# John Colquhoun on proper and improper conditions in the covenant of grace



## Reformed Covenanter (May 24, 2021)

... The condition properly so-called, then, of the covenant of grace, is, Christ’s fulfilling of all righteousness, owing, in virtue of the broken covenant of works, to God, by his spiritual seed, and that, as the second Adam their federal Representative. Faith, it is true, may be styled, a condition of saving interest in Christ, of justification and salvation by him, in the covenant; but, it is the surety-righteousness of the second Adam, only, that can be regarded as the condition of the covenant. It is that, and nothing else, which of itself as well as by paction, is meritorious of eternal life for believers, and is the proper ground of their title thereto, in its beginning, progress, and consummation.
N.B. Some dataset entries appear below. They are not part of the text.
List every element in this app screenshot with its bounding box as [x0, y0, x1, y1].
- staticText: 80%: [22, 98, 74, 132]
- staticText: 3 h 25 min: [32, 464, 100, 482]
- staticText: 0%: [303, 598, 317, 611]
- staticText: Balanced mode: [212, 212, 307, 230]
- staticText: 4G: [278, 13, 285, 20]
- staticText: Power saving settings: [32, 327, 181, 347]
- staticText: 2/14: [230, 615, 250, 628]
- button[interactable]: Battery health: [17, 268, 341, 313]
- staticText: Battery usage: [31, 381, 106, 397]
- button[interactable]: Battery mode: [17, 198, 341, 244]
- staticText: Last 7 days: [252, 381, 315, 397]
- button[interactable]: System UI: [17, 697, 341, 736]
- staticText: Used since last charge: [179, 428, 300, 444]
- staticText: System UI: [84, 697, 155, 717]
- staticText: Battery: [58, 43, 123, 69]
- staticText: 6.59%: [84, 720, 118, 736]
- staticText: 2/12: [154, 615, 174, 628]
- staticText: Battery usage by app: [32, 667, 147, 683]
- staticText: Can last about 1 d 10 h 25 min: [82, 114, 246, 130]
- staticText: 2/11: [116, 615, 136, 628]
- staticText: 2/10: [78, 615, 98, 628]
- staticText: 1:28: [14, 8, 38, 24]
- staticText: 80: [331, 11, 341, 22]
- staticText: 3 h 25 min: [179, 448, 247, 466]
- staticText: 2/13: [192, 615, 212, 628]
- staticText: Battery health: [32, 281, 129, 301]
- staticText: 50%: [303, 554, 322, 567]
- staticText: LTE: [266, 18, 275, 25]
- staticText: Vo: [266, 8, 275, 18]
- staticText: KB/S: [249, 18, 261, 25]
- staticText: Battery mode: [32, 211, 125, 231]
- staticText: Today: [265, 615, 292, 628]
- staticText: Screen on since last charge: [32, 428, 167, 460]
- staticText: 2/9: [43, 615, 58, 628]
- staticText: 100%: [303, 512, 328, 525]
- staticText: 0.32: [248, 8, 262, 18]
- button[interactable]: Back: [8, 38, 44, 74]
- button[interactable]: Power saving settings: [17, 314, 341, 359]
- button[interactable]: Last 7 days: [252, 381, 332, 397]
They cannot, they must not;, presume to plead their imperfect faith, as the ground of their title; but they can, and they do, plead that transcendently perfect righteousness. ...

For more, see John Colquhoun on proper and improper conditions in the covenant of grace.

Reactions: Like 2


----------



## VictorBravo (May 25, 2021)

Daniel, that put succinctly into words what I was grappling with while working through Isaiah 54. The ground of the covenant of peace is: "their righteousness is of me, saith the LORD."

Thank you.

Reactions: Like 2


----------